A découvrir | 19 décembre 2011

Bmol s’ouvre à nos usagers ! Aujourd’hui une contribution proposée par Rémi.

Petit voyage au cœur des exercices pour clavier de Jean-Sébatien Bach. Quelques idées pour approcher les claviers baroques : l’orgue et le clavecin.

Passionné de clavecin, autant par les instruments que par les musiques qui leur sont dédiées, je suis ce que l’on pourrait appeler un musicophage : dévoreur de musiques en tous genres. Le clavecin, l’orgue en étant le cœur sans cesse retrouvé.

J’avais commencé ainsi une précédente chronique pour ne pas parler de musique dite classique mais de tango. Aujourd’hui, ce sera donc clavecin ! Donc au menu du jour, ce sera clavecin et classique ! Encore que j’aurais pu poursuivre sur le ton du tango grâce à Oscar Milani  et Mario Raskin qui ont publié deux disques de transcription de tangos de Piazzolla pour… deux clavecins.
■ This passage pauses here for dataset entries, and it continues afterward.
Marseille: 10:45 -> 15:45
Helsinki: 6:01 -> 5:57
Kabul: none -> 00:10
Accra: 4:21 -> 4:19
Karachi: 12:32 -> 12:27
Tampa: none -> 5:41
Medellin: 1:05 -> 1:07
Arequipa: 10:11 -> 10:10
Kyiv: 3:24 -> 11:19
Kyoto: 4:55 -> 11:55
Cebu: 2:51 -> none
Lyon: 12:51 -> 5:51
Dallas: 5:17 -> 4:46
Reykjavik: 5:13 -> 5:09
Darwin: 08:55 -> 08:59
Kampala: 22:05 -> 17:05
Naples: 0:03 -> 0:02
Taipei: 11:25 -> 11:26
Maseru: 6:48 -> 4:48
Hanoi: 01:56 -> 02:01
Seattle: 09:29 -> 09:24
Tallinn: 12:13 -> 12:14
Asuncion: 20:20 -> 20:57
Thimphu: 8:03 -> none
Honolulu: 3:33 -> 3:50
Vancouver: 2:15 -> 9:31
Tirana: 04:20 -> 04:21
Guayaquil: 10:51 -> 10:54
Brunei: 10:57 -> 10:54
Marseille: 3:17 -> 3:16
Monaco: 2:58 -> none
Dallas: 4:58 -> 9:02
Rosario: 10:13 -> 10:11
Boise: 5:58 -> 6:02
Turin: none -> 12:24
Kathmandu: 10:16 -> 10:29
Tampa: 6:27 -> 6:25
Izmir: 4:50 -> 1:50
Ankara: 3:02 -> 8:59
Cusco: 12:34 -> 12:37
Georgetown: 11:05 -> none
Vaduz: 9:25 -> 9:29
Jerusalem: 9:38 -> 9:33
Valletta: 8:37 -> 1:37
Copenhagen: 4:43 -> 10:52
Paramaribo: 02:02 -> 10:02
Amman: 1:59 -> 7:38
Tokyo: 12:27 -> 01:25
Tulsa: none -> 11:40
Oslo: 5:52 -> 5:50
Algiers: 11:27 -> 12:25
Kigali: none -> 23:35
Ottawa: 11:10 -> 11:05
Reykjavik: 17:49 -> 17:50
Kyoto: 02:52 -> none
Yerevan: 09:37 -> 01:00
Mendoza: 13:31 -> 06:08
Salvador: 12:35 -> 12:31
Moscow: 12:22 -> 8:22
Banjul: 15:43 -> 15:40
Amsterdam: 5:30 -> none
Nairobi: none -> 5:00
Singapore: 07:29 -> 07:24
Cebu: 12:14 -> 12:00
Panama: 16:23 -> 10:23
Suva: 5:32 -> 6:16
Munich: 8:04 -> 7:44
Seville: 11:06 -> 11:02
Revenons au classique. Nous devrions dire non pas musique classique, mais musique savante. En effet la période dite classique viserait plutôt Haydn, Mozart et le pianoforte. Pour le clavecin, nous devrions dire musique baroque. Période qui se détermine avec une espèce de monument puisqu’il s’agit de Jean-Sébastien Bach.
Les droits d’auteur inventés par Monsieur de Beaumarchais aujourd’hui déclinés en Hadopi et consorts n’existant pas encore à l’époque de Bach, celui-ci a édité fort peu d’œuvres. On le savait improvisateur, on le sait maitre de chapelle dont il ne reste, par exemple, que 200 cantates alors que l’on est sûr qu’il en a forcément écrit beaucoup plus. A titre d’exemple, Telemann a laissé quelques 3600 oeuvres répertoriées contre 1100 pour Bach. Et Monsieur Platz du consistoire de Leipzig avait signifié qu’à défaut de Télémann, ils devraient se contenter d’un médiocre lors de la nomination de Bach au poste de Cantor… Le star système ne date donc pas d’aujourd’hui !
Ce bon Jean Sébastien, Johann Sebastian, en allemand, a donc laissé peu d’œuvres par rapport à ce qu’il a pu et dû produire. Et il a peu édité, très peu. En particulier 4 “Clavier Übung” c’est à dire des exercices pour clavier. Ceux qui ont tâté du clavier souriront à l’idée que Bach ait pu nommer de tels sommets “exercices”. (Lire la suite…)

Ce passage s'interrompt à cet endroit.